[Rd] Problem with UTF-8 text in the Rcmdr package

John Fox jfox at mcmaster.ca
Mon Sep 8 14:48:05 CEST 2008


Dear Brian,

> -----Original Message-----
> From: r-devel-bounces at r-project.org [mailto:r-devel-bounces at r-project.org]
On
> Behalf Of Prof Brian Ripley
> Sent: September-08-08 5:46 AM
> To: John Fox
> Cc: 'Jaro.Lajovic'; 'R-devel'
> Subject: Re: [Rd] Problem with UTF-8 text in the Rcmdr package
> 
> Unless Windows is running in CP1250 (the Slovenian encoding on Windows),
this
> is not expected to work.  I believe John tested in CP1252, and it just so
> happens that those characters are in the same place in CP1250 and CP1252.
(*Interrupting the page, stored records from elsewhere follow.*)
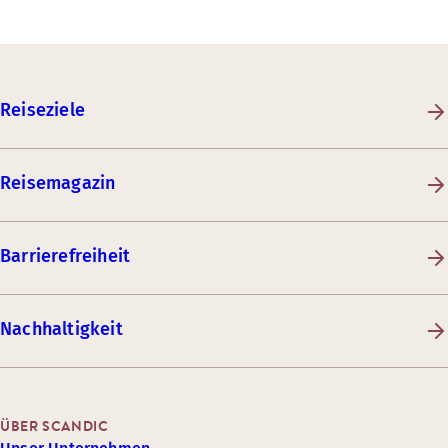
Reiseziele
Reisemagazin
Barrierefreiheit
Nachhaltigkeit
ÜBER SCANDIC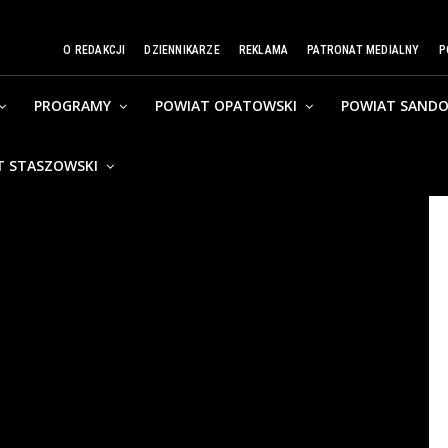
O REDAKCJI
DZIENNIKARZE
REKLAMA
PATRONAT MEDIALNY
P
PROGRAMY
POWIAT OPATOWSKI
POWIAT SANDO
T STASZOWSKI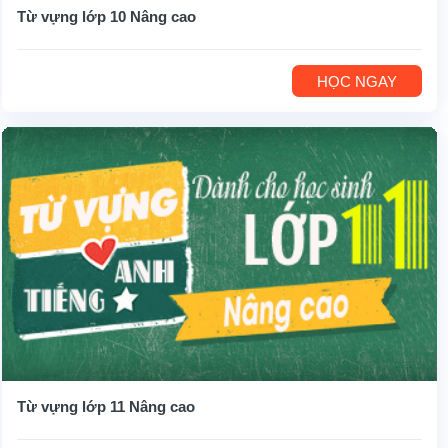
Từ vựng lớp 10 Nâng cao
HỌC NGAY
Từ vựng lớp 11 Nâng cao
Yes, that's right: My locale is English (Canada), which uses CP1252.

> 
> I get something different in CP1250, as pasting into the script window
also
> does not work.  But if I use the Unicode escapes, the result in the output
> Window is rendered correctly in the output window.
> 
> I think Jaro has put his finger on this: Tcl/Tk output thinks it is in
> Latin-2 and not CP1250, and s and z caron have different positions in
those
> two character sets.  Here is something I can reproduce easily: with XP set
to
> Slovenian:
> 
> > x <-"ČŠŽčšž"
> > x
> [1] "ČŠŽčšž"
> > charToRaw(x)
> [1] c8 8a 8e e8 9a 9e
> 
> which is correct for CP1250.  Now if I submit 'x' in the Rcmdr script
window,
> I get the wrong output in the output window.
> 
> And I've tracked that down to a bug in iconv (something we take from
libiconv
> on Windows): it does think the native encoding is Latin-2, not CP1252.
I'll
> put a workaround in R-devel and R-patched shortly.  That has other
potential
> ramifications that will take me longer to investigate, and correct thing
may
> be to fix iconv.

Thank you very much for tracking this down. 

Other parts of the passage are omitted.